07/01/2026
By Brendan Hertel
Date: Wednesday, July 29
Time: 10-11 a.m.
Location: Perry Hall (PER) 415
Committee:
Reza Azadeh, Ph.D., Committee Chair, Associate Professor, UMass Lowell
Holly Yanco, Ph.D., Distinguished University Professor, UMass Amherst
Maria E. Cabrera, Ph.D., Assistant Professor, UMass Lowell
Harish Ravichandar, Ph.D., Assistant Professor, Georgia Institute of Technology
Abstract
Humans are able to adapt to the world around them effortlessly. They encounter rapidly changing environments, understand and accurately perform complex tasks, and need to synthesize new skills from known skills. Robots, on the other hand, struggle to achieve the same capability. Robots are often used in highly controlled environments, rely on previous environment knowledge, and are slow to adapt to new situations. To address these issues, we propose a novel end-to-end framework for robot learning, known as SERGE (Segmentation, Encoding, Recall, Generalization, and Execution). Our framework includes several novel components, and presents a practical integration of these components. Our framework first segments demonstrated tasks, allowing for learning from simple or complex demonstrations. Next, skills are clustered and encoded in a library of motion primitives for efficient reuse. When skills are needed for execution, we can recall these encoded skill models and generalize them to the current task and environment.
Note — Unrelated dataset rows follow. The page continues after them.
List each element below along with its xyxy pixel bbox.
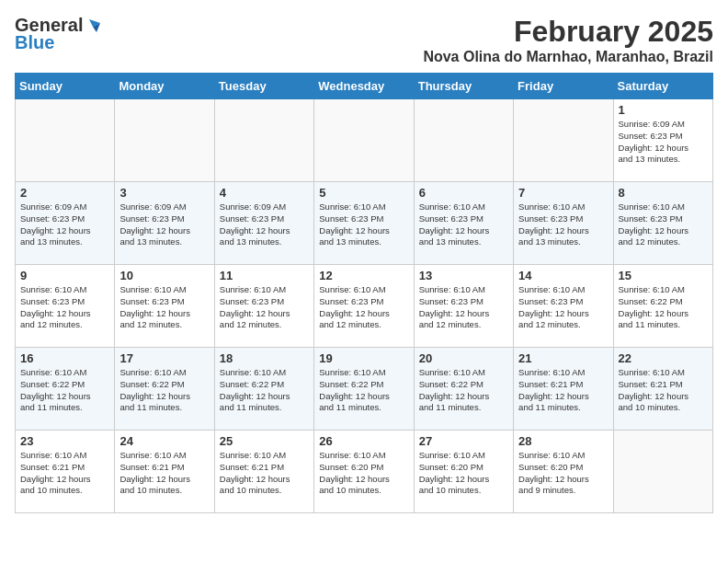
day-info: Sunrise: 6:10 AM Sunset: 6:23 PM Dayligh…	[518, 284, 608, 331]
calendar-cell: 8Sunrise: 6:10 AM Sunset: 6:23 PM Daylig…	[613, 182, 712, 265]
calendar-cell: 15Sunrise: 6:10 AM Sunset: 6:22 PM Dayli…	[613, 265, 712, 348]
day-number: 11	[220, 269, 309, 282]
day-number: 7	[518, 186, 608, 200]
weekday-header-wednesday: Wednesday	[314, 74, 414, 99]
weekday-header-sunday: Sunday	[16, 74, 115, 99]
day-number: 10	[119, 269, 209, 282]
day-number: 22	[619, 351, 708, 365]
calendar-cell	[613, 431, 712, 513]
calendar-cell	[414, 99, 513, 182]
day-info: Sunrise: 6:10 AM Sunset: 6:23 PM Dayligh…	[419, 201, 508, 248]
weekday-header-row: SundayMondayTuesdayWednesdayThursdayFrid…	[16, 74, 713, 99]
day-number: 1	[619, 103, 708, 117]
weekday-header-tuesday: Tuesday	[214, 74, 313, 99]
day-number: 8	[619, 186, 708, 200]
calendar-cell: 19Sunrise: 6:10 AM Sunset: 6:22 PM Dayli…	[314, 348, 414, 431]
day-info: Sunrise: 6:10 AM Sunset: 6:21 PM Dayligh…	[20, 450, 109, 497]
calendar-cell: 27Sunrise: 6:10 AM Sunset: 6:20 PM Dayli…	[414, 431, 513, 513]
calendar-cell: 3Sunrise: 6:09 AM Sunset: 6:23 PM Daylig…	[115, 182, 214, 265]
calendar-cell: 9Sunrise: 6:10 AM Sunset: 6:23 PM Daylig…	[16, 265, 115, 348]
calendar-week-row: 23Sunrise: 6:10 AM Sunset: 6:21 PM Dayli…	[16, 431, 713, 513]
day-number: 27	[419, 434, 508, 448]
weekday-header-saturday: Saturday	[613, 74, 712, 99]
calendar-cell: 22Sunrise: 6:10 AM Sunset: 6:21 PM Dayli…	[613, 348, 712, 431]
calendar-cell: 11Sunrise: 6:10 AM Sunset: 6:23 PM Dayli…	[214, 265, 313, 348]
calendar-cell: 14Sunrise: 6:10 AM Sunset: 6:23 PM Dayli…	[514, 265, 613, 348]
day-info: Sunrise: 6:09 AM Sunset: 6:23 PM Dayligh…	[119, 201, 209, 248]
day-info: Sunrise: 6:10 AM Sunset: 6:23 PM Dayligh…	[419, 284, 508, 331]
calendar-table: SundayMondayTuesdayWednesdayThursdayFrid…	[15, 73, 713, 513]
weekday-header-friday: Friday	[514, 74, 613, 99]
calendar-cell: 1Sunrise: 6:09 AM Sunset: 6:23 PM Daylig…	[613, 99, 712, 182]
calendar-cell: 18Sunrise: 6:10 AM Sunset: 6:22 PM Dayli…	[214, 348, 313, 431]
calendar-cell: 12Sunrise: 6:10 AM Sunset: 6:23 PM Dayli…	[314, 265, 414, 348]
calendar-cell: 23Sunrise: 6:10 AM Sunset: 6:21 PM Dayli…	[16, 431, 115, 513]
day-number: 3	[119, 186, 209, 200]
page-header: General Blue February 2025 Nova Olina do…	[15, 15, 713, 65]
calendar-cell	[16, 99, 115, 182]
weekday-header-monday: Monday	[115, 74, 214, 99]
day-number: 18	[220, 351, 309, 365]
day-info: Sunrise: 6:10 AM Sunset: 6:23 PM Dayligh…	[319, 201, 408, 248]
day-info: Sunrise: 6:10 AM Sunset: 6:20 PM Dayligh…	[419, 450, 508, 497]
day-number: 17	[119, 351, 209, 365]
calendar-cell: 5Sunrise: 6:10 AM Sunset: 6:23 PM Daylig…	[314, 182, 414, 265]
calendar-week-row: 16Sunrise: 6:10 AM Sunset: 6:22 PM Dayli…	[16, 348, 713, 431]
day-number: 14	[518, 269, 608, 282]
day-number: 19	[319, 351, 408, 365]
calendar-week-row: 2Sunrise: 6:09 AM Sunset: 6:23 PM Daylig…	[16, 182, 713, 265]
calendar-cell: 25Sunrise: 6:10 AM Sunset: 6:21 PM Dayli…	[214, 431, 313, 513]
day-info: Sunrise: 6:10 AM Sunset: 6:22 PM Dayligh…	[419, 367, 508, 414]
calendar-week-row: 1Sunrise: 6:09 AM Sunset: 6:23 PM Daylig…	[16, 99, 713, 182]
weekday-header-thursday: Thursday	[414, 74, 513, 99]
calendar-cell	[115, 99, 214, 182]
day-info: Sunrise: 6:09 AM Sunset: 6:23 PM Dayligh…	[20, 201, 109, 248]
day-info: Sunrise: 6:09 AM Sunset: 6:23 PM Dayligh…	[619, 119, 708, 166]
title-area: February 2025 Nova Olina do Marnhao, Mar…	[423, 15, 713, 65]
day-number: 16	[20, 351, 109, 365]
day-number: 26	[319, 434, 408, 448]
day-info: Sunrise: 6:10 AM Sunset: 6:22 PM Dayligh…	[119, 367, 209, 414]
day-info: Sunrise: 6:10 AM Sunset: 6:21 PM Dayligh…	[518, 367, 608, 414]
calendar-cell: 21Sunrise: 6:10 AM Sunset: 6:21 PM Dayli…	[514, 348, 613, 431]
day-number: 5	[319, 186, 408, 200]
day-info: Sunrise: 6:10 AM Sunset: 6:22 PM Dayligh…	[319, 367, 408, 414]
day-info: Sunrise: 6:10 AM Sunset: 6:20 PM Dayligh…	[319, 450, 408, 497]
day-info: Sunrise: 6:10 AM Sunset: 6:21 PM Dayligh…	[220, 450, 309, 497]
day-number: 12	[319, 269, 408, 282]
calendar-cell: 24Sunrise: 6:10 AM Sunset: 6:21 PM Dayli…	[115, 431, 214, 513]
day-info: Sunrise: 6:10 AM Sunset: 6:23 PM Dayligh…	[619, 201, 708, 248]
logo: General Blue	[15, 15, 100, 53]
logo-blue-text: Blue	[15, 32, 54, 53]
calendar-cell: 26Sunrise: 6:10 AM Sunset: 6:20 PM Dayli…	[314, 431, 414, 513]
day-number: 15	[619, 269, 708, 282]
day-number: 2	[20, 186, 109, 200]
day-number: 9	[20, 269, 109, 282]
calendar-cell: 2Sunrise: 6:09 AM Sunset: 6:23 PM Daylig…	[16, 182, 115, 265]
day-info: Sunrise: 6:10 AM Sunset: 6:23 PM Dayligh…	[518, 201, 608, 248]
day-number: 28	[518, 434, 608, 448]
calendar-cell: 4Sunrise: 6:09 AM Sunset: 6:23 PM Daylig…	[214, 182, 313, 265]
calendar-cell: 20Sunrise: 6:10 AM Sunset: 6:22 PM Dayli…	[414, 348, 513, 431]
day-info: Sunrise: 6:10 AM Sunset: 6:22 PM Dayligh…	[619, 284, 708, 331]
calendar-cell	[314, 99, 414, 182]
day-number: 25	[220, 434, 309, 448]
calendar-cell: 7Sunrise: 6:10 AM Sunset: 6:23 PM Daylig…	[514, 182, 613, 265]
day-info: Sunrise: 6:10 AM Sunset: 6:23 PM Dayligh…	[319, 284, 408, 331]
day-number: 6	[419, 186, 508, 200]
day-info: Sunrise: 6:10 AM Sunset: 6:22 PM Dayligh…	[20, 367, 109, 414]
day-info: Sunrise: 6:10 AM Sunset: 6:20 PM Dayligh…	[518, 450, 608, 497]
calendar-week-row: 9Sunrise: 6:10 AM Sunset: 6:23 PM Daylig…	[16, 265, 713, 348]
location-title: Nova Olina do Marnhao, Maranhao, Brazil	[423, 49, 713, 65]
day-number: 24	[119, 434, 209, 448]
day-number: 20	[419, 351, 508, 365]
day-info: Sunrise: 6:10 AM Sunset: 6:23 PM Dayligh…	[220, 284, 309, 331]
day-info: Sunrise: 6:09 AM Sunset: 6:23 PM Dayligh…	[220, 201, 309, 248]
day-info: Sunrise: 6:10 AM Sunset: 6:21 PM Dayligh…	[119, 450, 209, 497]
day-info: Sunrise: 6:10 AM Sunset: 6:23 PM Dayligh…	[119, 284, 209, 331]
calendar-cell: 28Sunrise: 6:10 AM Sunset: 6:20 PM Dayli…	[514, 431, 613, 513]
day-number: 23	[20, 434, 109, 448]
day-info: Sunrise: 6:10 AM Sunset: 6:23 PM Dayligh…	[20, 284, 109, 331]
calendar-cell: 6Sunrise: 6:10 AM Sunset: 6:23 PM Daylig…	[414, 182, 513, 265]
calendar-cell: 10Sunrise: 6:10 AM Sunset: 6:23 PM Dayli…	[115, 265, 214, 348]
We use a novel Learning from Demonstration approach to generalize known skills. Finally, we incorporate feedback into our model, allowing our framework to learn from itself and provide better executions in lifelong learning scenarios. The main contributions of this work include novel algorithms for segmentation, clustering, and encoding demonstrations, a novel method for Learning from Demonstration with feedback, and the conceptualization, implementation, and validation of the SERGE framework.